Des covid, je n’en ai pas eu tant que ça, mais dans un autre service, qui était un très gros cluster, il fallait demander des autorisations pour que les familles puissent rendre visite aux patients. Le plus dur, c’est que les gens ne puissent pas voir leurs proches. Ils sont malades, la bouffe est dégueulasse, ils sont isolés, selon leur état, ils n’ont pas le droit de sortir de leur chambre, c’est terrible ! Ils ne voient personne à part nous, l’équipe soignante. Donc on demandait des dérogations quand on en avait vraiment besoin pour l’état du patient, ou parce que c’était trop compliqué pour pouvoir communiquer sans interprète quand il ne parlait pas le français.

Après je suis allée en onco-hémato, ce sont les cancers du sang, les leucémies où je suis restée sept semaines. 
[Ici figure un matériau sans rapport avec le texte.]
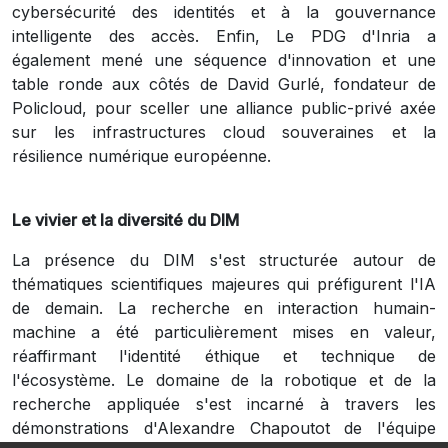
cybersécurité des identités et à la gouvernance
intelligente des accès. Enfin, Le PDG d'Inria a
également mené une séquence d'innovation et une
table ronde aux côtés de David Gurlé, fondateur de
Policloud, pour sceller une alliance public-privé axée
sur les infrastructures cloud souveraines et la
résilience numérique européenne.
Le vivier et la diversité du DIM
La présence du DIM s'est structurée autour de
thématiques scientifiques majeures qui préfigurent l'IA
de demain. La recherche en interaction humain-
machine a été particulièrement mises en valeur,
réaffirmant l'identité éthique et technique de
l'écosystème. Le domaine de la robotique et de la
recherche appliquée s'est incarné à travers les
démonstrations d'Alexandre Chapoutot de l'équipe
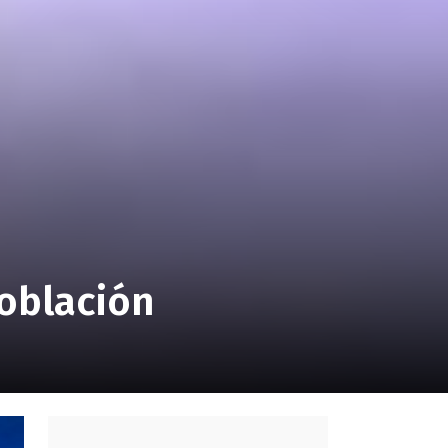
población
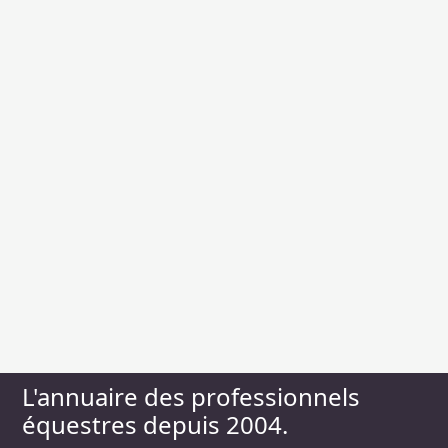
L'annuaire des professionnels
équestres depuis 2004.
Maintenant je suis en chirurgie digestive adulte pour huit semaines. Là aussi, j’ai choisi en fonction de ce qu’il restait, mais on n’a pas vraiment le choix parce qu’il faut passer dans toutes les disciplines. Dans ce service, on fait la connaissance de notre médecin référent au début du stage. On fait appel à lui si on a vraiment un souci ou des questions particulières. Dans ce service, ils sont treize chirurgiens et ils nous encadrent tous sans distinction. Des externes vont au bloc, les autres en consultation. Cette semaine j’étais au bloc. Le matin on arrive à 8 heures. Covid oblige, avec mes co-externes on suit le staff en visio dans une salle du service pour ne pas être trop nombreux dans la même pièce, on parle de tous les patients. Après, je suis partie au bloc avec deux autres étudiants. Quand on arrive, on est en tenue blanche et puis on se met en tenue verte, on se lave les mains. Après on se répartit sur les salles opératoires selon les interventions prévues. Ils nous permettent de nous habiller en stérile, en tenue de bloc, mais on ne fait pas grand-chose, bien sûr. On suit l’intervention, on observe, ça nous permet de voir un champ opératoire, on participe si on peut (on passe les instruments, les compresses), et ils nous expliquent aussi pas mal. On a eu le temps de faire deux interventions dans la matinée. C’était une appendicite sous coelioscopie, et une fistule anale, une maladie inflammatoire. À midi et demie dernier délai, je quitte l’hôpital parce qu’il faut rentrer à la maison pour suivre le cours par Skype l’après-midi. 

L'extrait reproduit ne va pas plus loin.